Second, angels guarded access to the LORD. Angels are first mentioned when they placed in the garden of Eden to keep Adam and Eve from returning to the Tree of Life (Genesis 3:24). We also see angels in this role as the Tabernacle was constructed. Depictions of the Cherubim were woven into the curtain that separated the Holy Place from the Most Holy Place (Ex. 26:31). Even inside of the Most Holy Place there were the two Cherubim who were looking over the Ark of the Covenant and the Mercy Seat. They guarded it and kept sinners from coming before the LORD.
Therefore, when we see that we have come to this innumerable company of angels in festal clothing we are reminded that we now have access to God just like these angels who did not sin like Satan and the other angels. We are no longer kept out of God’s presence but we now have access and the angels are wearing festal clothing and not armor to block our way.
Thirdly, we see in Scripture that angels are worshipers of God (Is. 6). The nearest attendants to God in the Throne room are these angels.
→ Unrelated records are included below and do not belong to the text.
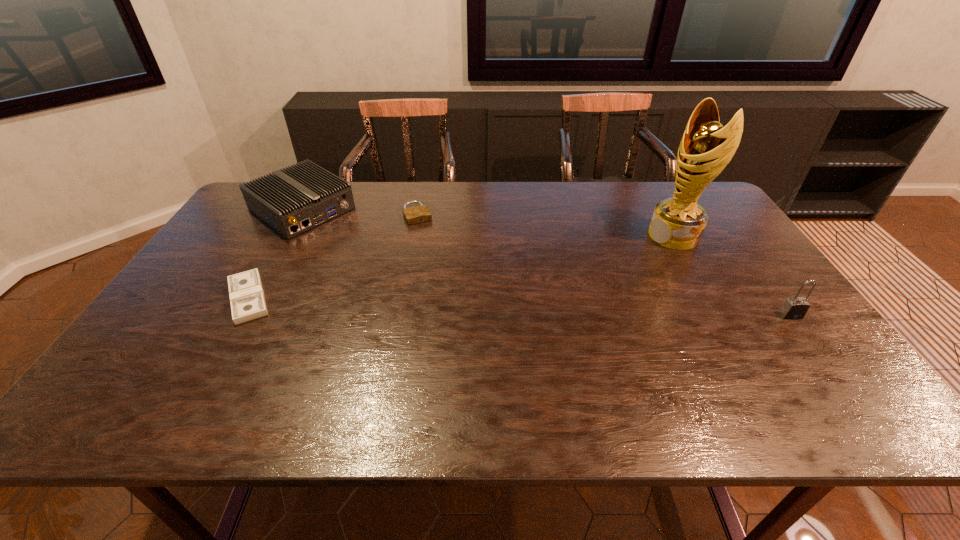 Find the location of a particular element. the shortest object is located at coordinates (247, 300).

Identify the location of the rightmost object. (796, 307).

Find the location of a particular element. The height and width of the screenshot is (540, 960). the taller padlock is located at coordinates (796, 307).

Locate an element on the screen. the third shortest object is located at coordinates (294, 200).

The image size is (960, 540). What are the coordinates of `award` in the screenshot? It's located at (706, 147).

Locate an element on the screen. The height and width of the screenshot is (540, 960). the second object from right to left is located at coordinates (706, 147).

Identify the location of the left padlock. (417, 214).

The image size is (960, 540). Find the location of `the second shortest object`. the second shortest object is located at coordinates (417, 214).

This screenshot has height=540, width=960. Identify the location of vacant space situated on the back of the shortest object. (284, 234).

Where is `vacant space located on the shackle of the nearer padlock`? vacant space located on the shackle of the nearer padlock is located at coordinates (819, 354).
Therefore, when we read that we have come to this great company of angels in festal clothing we can know that we are accepted before God and can worship Him. When the Psalmist said, “When shall I come and appear before God?” The author of Hebrews would say, “Through Christ we can now appear before God because of His blood that speaks a better word than Able.” We have not come to earthly Jerusalem; rather, we have now come to heavenly Zion and to innumerable angels in festal gathering.
I said previously. "As we come into a new year perhaps we can determine to lead ourselves and others to live joyful lives of true worship of God ‘with glad shouts and songs of praise, a multitude keeping festival.’" Let us then consider the words of Hebrews 12:22-24 so that we can endure strong until the end. Let us say with the Psalmist, "I will hope in God; for I shall again praise Him, my salvation and my God."